Unlike modular matrix switcher that uses HDMI/DVI with FPGA switching technology, IP-based videowall system depend on switch’s switching bandwidth and forwarding rate. Let’s grasp a good understanding of what these two factors when selecting a switch for your IP-based KVM Videowall in order to get the best user experience. This is especially critical when you have many inputs from various sources and display outputs. This will avoid any obvious video lagging, pixelated pictures, delayed response time or poor picture in your videowall implementation.
Switching Bandwidth
Switching bandwidth is the aggregate input and output bandwidth of all ports. So a 48 port gigabit switch would have 48Gbp/s and 48Gbp/s out, that leaves us with only 96Gbps and apparently, 80GBps would likely be the stacking port rate.Forwarding Rate
That’s a measure of how many packets per second the switch can process for certain sized packets. When packet’s size isn’t described, today it’s usually denoted for minimum size Ethernet packets, i.e. each 64 bytes. Minimum size Ethernet, to run at gig rate, is 1.488 Mpps. Unlike fabric, you don’t need to account for duplex as one port’s in is another port’s out. So for 24 gig ports, and for the optional dual 10g ports, we need (24 + 20) * 1.488 = 65.472 Mpps to support full rate.“Laymens” explanation
Think of many traffic lanes (for network links) leading up to (river) bridge (for network switch [or multi-port bridge]). How many vehicles (packets) you can move across the bridge depends on how fast each vehicle can pass through the toll process (a device’s packets per second, PPS, rate) and how many lanes (bandwidth) the bridge has. So a “forwarding rate”, is the count of how many packets you can examine, per second, as they transit your switch (toll gate analogy). Let’s look at another example, using the previously mentioned 24 port 3750-X. It’s bandwidth is 160 Gbps, the forwarding rate is 65.5 Mpps. It means that the smallest packet size can be ~320 B (160 Gbps / 65.5 Mpps) to utilize the maximum available bandwidth.
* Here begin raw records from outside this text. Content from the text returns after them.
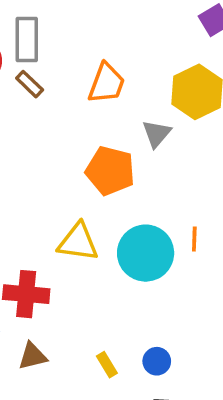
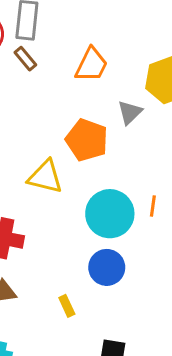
yellow triangle: (78, 242) -> (45, 177), moved
blue circle: (157, 361) -> (107, 267), moved, size x1.5

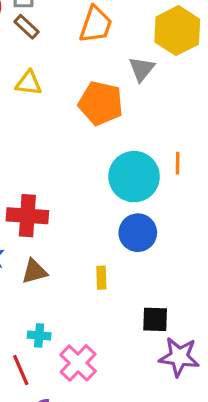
yellow triangle: (45, 177) -> (29, 83), moved, size x0.7
yellow rectangle: (67, 306) -> (101, 278), turned 30

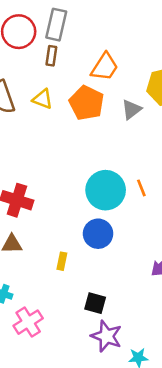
brown rectangle: (26, 27) -> (51, 56), turned 42
orange pentagon: (101, 103) -> (87, 103), moved
orange line: (178, 163) -> (141, 188), turned -36

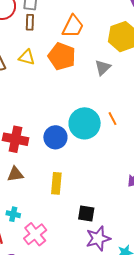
gray triangle: (131, 109) -> (103, 67), moved
blue circle: (98, 234) -> (55, 137), moved
yellow rectangle: (62, 261) -> (56, 183), size x1.5
purple star: (106, 336) -> (98, 238), turned -30

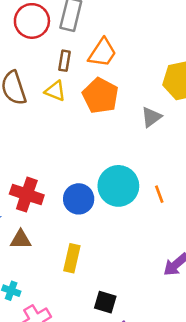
brown rectangle: (30, 22) -> (65, 61), moved
orange trapezoid: (73, 26) -> (102, 53), moved
orange line: (113, 119) -> (159, 194), moved

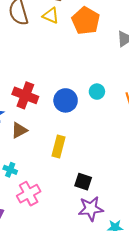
cyan circle: (118, 186) -> (97, 92), size x0.5
brown triangle: (21, 240) -> (19, 130), turned -30

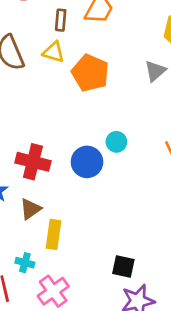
orange pentagon: (86, 21) -> (90, 73), moved
cyan circle: (97, 92) -> (116, 142), moved
yellow rectangle: (58, 146) -> (53, 234), moved

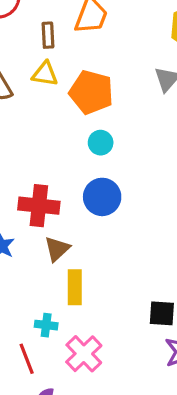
cyan circle: (116, 142) -> (101, 143), moved
brown triangle: (30, 209) -> (57, 249), moved

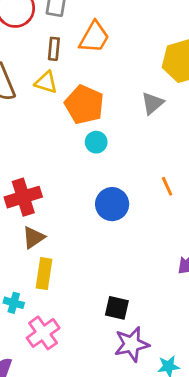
cyan circle: (101, 143) -> (96, 142), moved
blue circle: (102, 197) -> (112, 204), moved
red cross: (39, 206) -> (23, 197), turned -32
If the forwarding rate is only 20 Mpps, the smallest packet size would be ~1 KB (160 Gbps / 20 Mpps). If you send smaller packets, you cannot utilize the 160 Gbps bandwidth. With 512 B packets, the bandwidth would be 80 Gbps, even if the switching bandwidth in 160 Gbps. For Ethernet switches, full “speed” requires 1,488 Kpps, for minimum (64 byte) packets, or 81.3 Kpps, for maximum (1500) packets, and 2 gig of internal bandwidth per duplex gig port. 160 Gbps is more than the 24 port versions need to support all their gig ports, but not by as much as you might think at first glance. Don’t forget these models support optional uplink modules, which supports up to two 10g ports. Lastly, in the 3750-X, they have stack ring ports, two 16 Gbps. So we have 24 + 20 + 32 = 76 then we double for duplex giving 152 Gbps. For 24 gig and 2 10g, worst case (minimum size packets – if vehicles were motorcycles) Ethernet requires 24 + 20 = 44 * 1.488 = 65.472 Mpps. If you want a bridge to allow vehicles to cross it without delay, it must have enough lanes to support all the lanes leading up to it (bandwidth) and a tolling system (forwarding rate, PPS) to deal with the number of vehicles (packets) crossing it as they arrive. Many times actual switches (or real bridges) can’t sustain full capacity but that’s fine when there’s less loading (like crossing a bridge at 2 AM vs. 5 PM).